We used the Functional Assessment of HIV Infection (FAHI) HRQoL instrument to collect perceived wellness information at baseline, month 3, 6 and 12 from patients enrolled in a pharmacokinetic study between March 2007 and April 2008. Composite domain scores at each time point and their relationship with the rate of adverse events (AEs) and serious adverse events were compared between treatment arms.
Out of the 82 patients enrolled, 76 were analysed. There was a significant increase in total score in all groups between baseline, month 3, 6 and 12 (all p values < 0.0001), and over time (p < 0.001). Adjusting for baseline total score, baseline CD4 count had a significant effect on the total score over time (p = 0.002) and the rate of change in total score over time, that is; interaction effect (p < 0.001). There was no difference in each domain scores between participants that received ART with TB treatment and those that received TB treatment only. Respiratory AEs had a significant effect on HRQoL.
We found that assessment of HRQoL of participants in TB–HIV treatment using the FAHI instrument was useful in evaluating treatment responses. It showed improvement consistent with decrease in adverse events and signs and symptoms of TB. Number and type of AEs was related to lower HRQoL in spite of TB cure.
KeywordsHealth Related Quality of Life Tuberculosis HIV Adverse events
The study was sponsored by the Special Programme for Research and Training in Tropical Diseases, World Health Organization and United States Agency for International Development (USAID, Umbrella Grant no. AAG-G-00-99-00005). The European & Developing Countries Clinical Trials Partnership (EDCTP) supplied supplementary funding of the PhD (training grant). The Medical Research Council of South Africa (SAMRC) provided additional finances for the study. We also acknowledge the generous donations of antiretroviral drugs from two major pharmaceutical companies, GlaxoSmithKline (UK) and Merck (USA), without which the study would not have been conducted. These sponsors had nothing to do with study conduct. We would also like to thank the study staff for their hard work and patients for their involvement in this study.
TM participated in design, managed the study and drafted the manuscript. RR, KD and AP participated in the design and management of the study, TR performed the statistical analysis, SM helped draft the manuscript and assisted with its final edit. All authors read and approved the manuscript.

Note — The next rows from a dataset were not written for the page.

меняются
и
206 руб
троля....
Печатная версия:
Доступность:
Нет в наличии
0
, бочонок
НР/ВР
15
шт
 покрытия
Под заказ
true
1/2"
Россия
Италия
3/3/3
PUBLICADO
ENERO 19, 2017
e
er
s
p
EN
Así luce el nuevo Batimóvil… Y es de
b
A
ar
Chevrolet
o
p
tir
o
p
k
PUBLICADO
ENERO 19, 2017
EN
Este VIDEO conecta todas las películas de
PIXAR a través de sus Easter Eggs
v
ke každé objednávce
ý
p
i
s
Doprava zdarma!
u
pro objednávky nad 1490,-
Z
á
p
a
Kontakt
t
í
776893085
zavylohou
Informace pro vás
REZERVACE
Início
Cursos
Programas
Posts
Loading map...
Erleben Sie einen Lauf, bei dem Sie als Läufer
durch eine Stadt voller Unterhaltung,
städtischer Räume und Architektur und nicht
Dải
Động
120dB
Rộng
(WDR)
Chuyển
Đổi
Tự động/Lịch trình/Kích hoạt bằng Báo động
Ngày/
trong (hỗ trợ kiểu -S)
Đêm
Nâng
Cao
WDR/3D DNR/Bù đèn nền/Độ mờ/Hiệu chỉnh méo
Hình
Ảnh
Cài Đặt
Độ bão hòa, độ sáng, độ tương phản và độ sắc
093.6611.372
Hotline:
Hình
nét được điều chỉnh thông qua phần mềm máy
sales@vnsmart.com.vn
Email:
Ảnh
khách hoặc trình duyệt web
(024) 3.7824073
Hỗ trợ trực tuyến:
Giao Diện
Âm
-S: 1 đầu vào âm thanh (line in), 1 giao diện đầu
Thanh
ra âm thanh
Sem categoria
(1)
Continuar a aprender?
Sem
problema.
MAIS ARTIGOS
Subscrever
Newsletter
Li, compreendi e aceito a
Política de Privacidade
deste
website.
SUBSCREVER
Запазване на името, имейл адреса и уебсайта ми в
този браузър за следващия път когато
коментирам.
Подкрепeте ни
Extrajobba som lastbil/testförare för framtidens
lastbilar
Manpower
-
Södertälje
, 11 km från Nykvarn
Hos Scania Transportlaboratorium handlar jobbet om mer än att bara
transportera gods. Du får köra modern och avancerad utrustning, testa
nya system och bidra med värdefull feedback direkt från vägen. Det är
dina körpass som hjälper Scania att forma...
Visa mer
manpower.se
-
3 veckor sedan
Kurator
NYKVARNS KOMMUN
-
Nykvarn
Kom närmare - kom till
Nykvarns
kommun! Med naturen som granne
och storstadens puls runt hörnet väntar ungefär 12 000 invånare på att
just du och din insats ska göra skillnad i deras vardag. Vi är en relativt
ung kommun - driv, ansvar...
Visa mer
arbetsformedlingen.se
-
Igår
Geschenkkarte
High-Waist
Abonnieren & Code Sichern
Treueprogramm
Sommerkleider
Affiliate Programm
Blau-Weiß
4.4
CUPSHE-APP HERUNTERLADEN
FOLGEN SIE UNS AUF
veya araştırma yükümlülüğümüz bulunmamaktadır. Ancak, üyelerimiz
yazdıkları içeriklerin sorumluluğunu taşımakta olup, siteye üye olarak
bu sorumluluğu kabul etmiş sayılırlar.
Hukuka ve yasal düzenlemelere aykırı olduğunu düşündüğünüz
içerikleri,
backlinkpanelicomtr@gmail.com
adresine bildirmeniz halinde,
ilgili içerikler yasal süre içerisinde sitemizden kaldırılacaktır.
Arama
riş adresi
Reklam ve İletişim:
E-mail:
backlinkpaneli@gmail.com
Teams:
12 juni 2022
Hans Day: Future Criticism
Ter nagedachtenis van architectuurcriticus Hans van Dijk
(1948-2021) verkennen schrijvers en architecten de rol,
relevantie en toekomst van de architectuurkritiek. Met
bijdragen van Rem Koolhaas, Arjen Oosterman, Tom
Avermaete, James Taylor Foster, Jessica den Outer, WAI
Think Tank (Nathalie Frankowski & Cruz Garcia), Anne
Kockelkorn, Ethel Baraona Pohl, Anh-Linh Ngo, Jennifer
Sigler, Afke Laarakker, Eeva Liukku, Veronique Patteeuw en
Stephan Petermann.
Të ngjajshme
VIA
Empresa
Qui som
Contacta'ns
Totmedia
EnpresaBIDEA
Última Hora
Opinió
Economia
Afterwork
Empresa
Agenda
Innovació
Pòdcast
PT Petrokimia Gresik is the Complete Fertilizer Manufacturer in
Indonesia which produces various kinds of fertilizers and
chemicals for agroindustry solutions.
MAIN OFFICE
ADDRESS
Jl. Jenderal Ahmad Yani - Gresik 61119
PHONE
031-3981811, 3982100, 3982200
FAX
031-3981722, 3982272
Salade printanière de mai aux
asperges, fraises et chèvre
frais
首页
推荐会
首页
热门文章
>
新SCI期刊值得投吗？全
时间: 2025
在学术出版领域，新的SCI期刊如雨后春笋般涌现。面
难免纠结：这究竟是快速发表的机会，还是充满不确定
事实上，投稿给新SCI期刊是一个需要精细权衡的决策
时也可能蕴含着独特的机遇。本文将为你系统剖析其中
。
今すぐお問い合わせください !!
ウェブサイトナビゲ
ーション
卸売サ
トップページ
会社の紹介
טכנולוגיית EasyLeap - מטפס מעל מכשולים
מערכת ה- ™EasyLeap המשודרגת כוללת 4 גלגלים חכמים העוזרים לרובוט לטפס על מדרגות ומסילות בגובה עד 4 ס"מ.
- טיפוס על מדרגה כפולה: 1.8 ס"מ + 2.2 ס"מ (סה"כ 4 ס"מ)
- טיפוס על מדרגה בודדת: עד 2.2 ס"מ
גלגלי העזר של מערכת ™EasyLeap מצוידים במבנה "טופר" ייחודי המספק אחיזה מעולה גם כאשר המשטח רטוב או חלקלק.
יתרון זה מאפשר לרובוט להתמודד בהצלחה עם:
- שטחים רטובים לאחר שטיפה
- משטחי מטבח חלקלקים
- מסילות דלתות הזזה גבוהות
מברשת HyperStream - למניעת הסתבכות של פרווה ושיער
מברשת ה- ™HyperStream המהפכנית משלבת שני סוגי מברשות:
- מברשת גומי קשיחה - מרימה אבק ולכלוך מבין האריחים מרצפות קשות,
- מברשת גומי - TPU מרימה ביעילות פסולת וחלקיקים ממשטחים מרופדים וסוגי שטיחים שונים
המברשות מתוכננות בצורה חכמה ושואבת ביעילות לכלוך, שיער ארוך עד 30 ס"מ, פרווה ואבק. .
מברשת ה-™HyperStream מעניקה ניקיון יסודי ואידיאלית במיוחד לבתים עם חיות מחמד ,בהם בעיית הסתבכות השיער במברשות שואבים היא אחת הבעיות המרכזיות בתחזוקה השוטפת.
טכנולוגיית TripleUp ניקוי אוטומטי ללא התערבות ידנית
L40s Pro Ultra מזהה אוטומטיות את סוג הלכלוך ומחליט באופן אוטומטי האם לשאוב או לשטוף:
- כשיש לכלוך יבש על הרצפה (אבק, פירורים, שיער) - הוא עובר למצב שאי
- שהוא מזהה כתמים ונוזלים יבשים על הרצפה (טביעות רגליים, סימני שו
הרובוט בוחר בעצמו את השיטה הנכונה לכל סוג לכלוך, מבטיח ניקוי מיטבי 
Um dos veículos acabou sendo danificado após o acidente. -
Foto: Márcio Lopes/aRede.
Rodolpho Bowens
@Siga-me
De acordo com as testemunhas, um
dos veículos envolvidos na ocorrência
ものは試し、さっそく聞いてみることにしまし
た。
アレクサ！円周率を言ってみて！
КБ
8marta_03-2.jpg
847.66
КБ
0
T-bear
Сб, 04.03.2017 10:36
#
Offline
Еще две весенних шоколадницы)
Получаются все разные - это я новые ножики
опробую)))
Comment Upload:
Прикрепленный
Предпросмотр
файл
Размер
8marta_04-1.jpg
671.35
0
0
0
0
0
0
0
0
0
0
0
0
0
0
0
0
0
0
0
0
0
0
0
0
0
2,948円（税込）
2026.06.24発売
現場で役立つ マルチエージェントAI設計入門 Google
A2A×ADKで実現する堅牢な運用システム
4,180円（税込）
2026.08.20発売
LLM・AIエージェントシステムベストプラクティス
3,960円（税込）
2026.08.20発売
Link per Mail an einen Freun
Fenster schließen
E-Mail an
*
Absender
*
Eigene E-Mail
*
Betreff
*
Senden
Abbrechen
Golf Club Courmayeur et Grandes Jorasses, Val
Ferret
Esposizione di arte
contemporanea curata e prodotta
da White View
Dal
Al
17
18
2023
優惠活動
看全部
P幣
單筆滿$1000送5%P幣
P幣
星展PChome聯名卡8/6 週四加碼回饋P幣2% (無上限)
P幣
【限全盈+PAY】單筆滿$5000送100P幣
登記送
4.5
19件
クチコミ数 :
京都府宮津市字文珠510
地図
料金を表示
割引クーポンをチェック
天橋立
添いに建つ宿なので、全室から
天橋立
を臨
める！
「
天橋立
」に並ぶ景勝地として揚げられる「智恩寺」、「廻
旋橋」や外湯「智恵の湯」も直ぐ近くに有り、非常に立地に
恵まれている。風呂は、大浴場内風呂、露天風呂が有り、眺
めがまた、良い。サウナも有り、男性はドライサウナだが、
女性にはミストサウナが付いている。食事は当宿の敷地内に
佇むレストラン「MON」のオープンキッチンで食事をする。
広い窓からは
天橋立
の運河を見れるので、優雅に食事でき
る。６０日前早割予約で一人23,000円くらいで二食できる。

Compliance with ethical standards
Conflict of interest
There were no competing interests declared by any of the authors.
The study was approved by the Biomedical Research Ethics Committee (BREC) of the University of KwaZulu-Natal (KZN), reference numbers E294/05 and BFC 037/08. All procedures performed in the study were in accordance with ethical standards of the national and institutional research committee and with the 1964 Helsinki declaration and its later amendments or comparable ethical standards.